Purity specification for technical grade oxydisulfoton requires minimum 92% active ingredient by GC analysis, with impurities including disulfoton (maximum 3%), disulfoton sulfone (maximum 2%), and O,O,O-triethyl phosphorothioate (maximum 1%). Water content must not exceed 0.2% by Karl Fischer titration, and acidity as H₂SO₄ is limited to 0.1%. Accelerated stability testing at 54°C for 14 days shows maximum degradation of 5% under these conditions. Storage stability studies indicate shelf life of 2 years in sealed containers protected from light at temperatures below 30°C. Compatibility testing demonstrates stability in contact with stainless steel, aluminum, and glass, but decomposition occurs in contact with copper and copper alloys.

Applications and Uses

Industrial and Commercial Applications

Oxydisulfoton finds application as a specialty chemical in polymer chemistry as a catalyst modifier and chain transfer agent in radical polymerization processes. The compound acts as an efficient chain transfer agent in methyl methacrylate polymerization, with chain transfer constant of 0.45 at 60°C, producing polymers with controlled molecular weights and narrow polydispersity. In coordination chemistry, the sulfoxide and phosphorothioate groups serve as ligands for transition metals, forming complexes with palladium(II), platinum(II), and rhodium(I) that demonstrate catalytic activity in hydrogenation and hydroformylation reactions. The compound's ability to coordinate through both oxygen and sulfur atoms creates chelating complexes with stability constants log β₂ = 8.2 for Pd(II) and 7.8 for Pt(II) in acetonitrile solution. Industrial production remains limited to specialty chemical manufacturers with estimated global production of 5-10 metric tons annually.

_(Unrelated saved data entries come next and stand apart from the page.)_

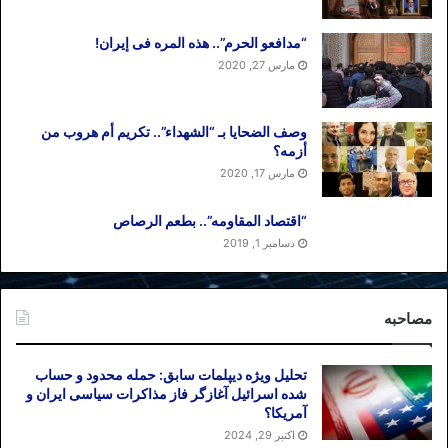
“مدافعو الحرم”.. هذه المره فی إیران!
مارس 27, 2020
وصف الضحایا بـ “الشهداء”.. تکریم أم هروب من
أزمه؟
مارس 17, 2020
“اقتصاد المقاومه”.. بطعم الرصاص
دسامبر 1, 2019
مصاحبه
تحلیل ویژه دیپلمات سابق: حمله محدود و حساب
شده اسرائیل آغازگر فاز مذاکرات سیاسی ایران و
آمریکا؟
اکتبر 29, 2024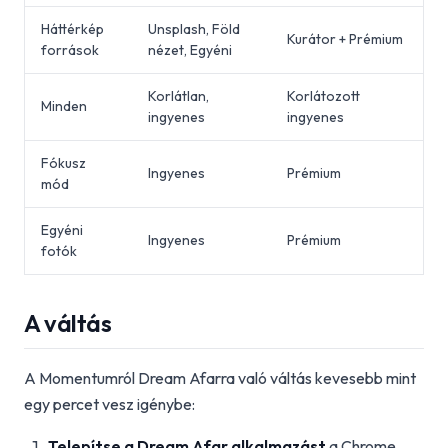
Háttérkép
Unsplash, Föld
Kurátor + Prémium
források
nézet, Egyéni
Korlátlan,
Korlátozott
Minden
ingyenes
ingyenes
Fókusz
Ingyenes
Prémium
mód
Egyéni
Ingyenes
Prémium
fotók
A váltás
A Momentumról Dream Afarra való váltás kevesebb mint
egy percet vesz igénybe:
Telepítse a Dream Afar alkalmazást
a Chrome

Historical Development and Discovery

Oxydisulfoton was first synthesized in 1958 during systematic structure-activity relationship studies of organophosphorus compounds at the research laboratories of American chemical companies. Initial investigations focused on the biological activity of sulfoxide-containing organophosphates, with researchers noting enhanced systemic properties compared to their sulfide analogs. The compound's synthesis represented part of broader efforts to modify the side chains of organophosphate insecticides to improve their penetration and translocation in plants. Patent literature from the early 1960s describes both the synthesis methods and biological properties of this chemical class. Throughout the 1970s, research expanded to include the compound's environmental fate and metabolic pathways, establishing its transformation products and persistence characteristics. The classification as an extremely hazardous substance under the U.S. Emergency Planning and Community Right-to-Know Act in the 1980s limited its commercial development but stimulated additional research into its fundamental chemical properties and transformation pathways.

Conclusion

Oxydisulfoton represents a structurally complex organophosphorus compound incorporating both phosphorothioate and sulfoxide functional groups. Its molecular architecture features a chiral sulfoxide center and a tetrahedral phosphorus atom, creating a molecule with significant dipole moment and distinctive spectroscopic properties. The compound demonstrates reactivity patterns characteristic of both functional groups, including hydrolysis at the phosphorothioate ester and redox transformations at the sulfoxide moiety. Synthetic methodologies enable preparation through either direct coupling of phosphorothioate and sulfinate precursors or selective oxidation of the corresponding sulfide. Analytical methods provide sensitive detection and quantification, particularly using gas chromatography with element-specific detection. While its applications remain specialized due to regulatory considerations, oxydisulfoton continues to serve as a valuable model compound for studying the chemistry of sulfur-containing organophosphorus compounds and their coordination behavior with transition metals.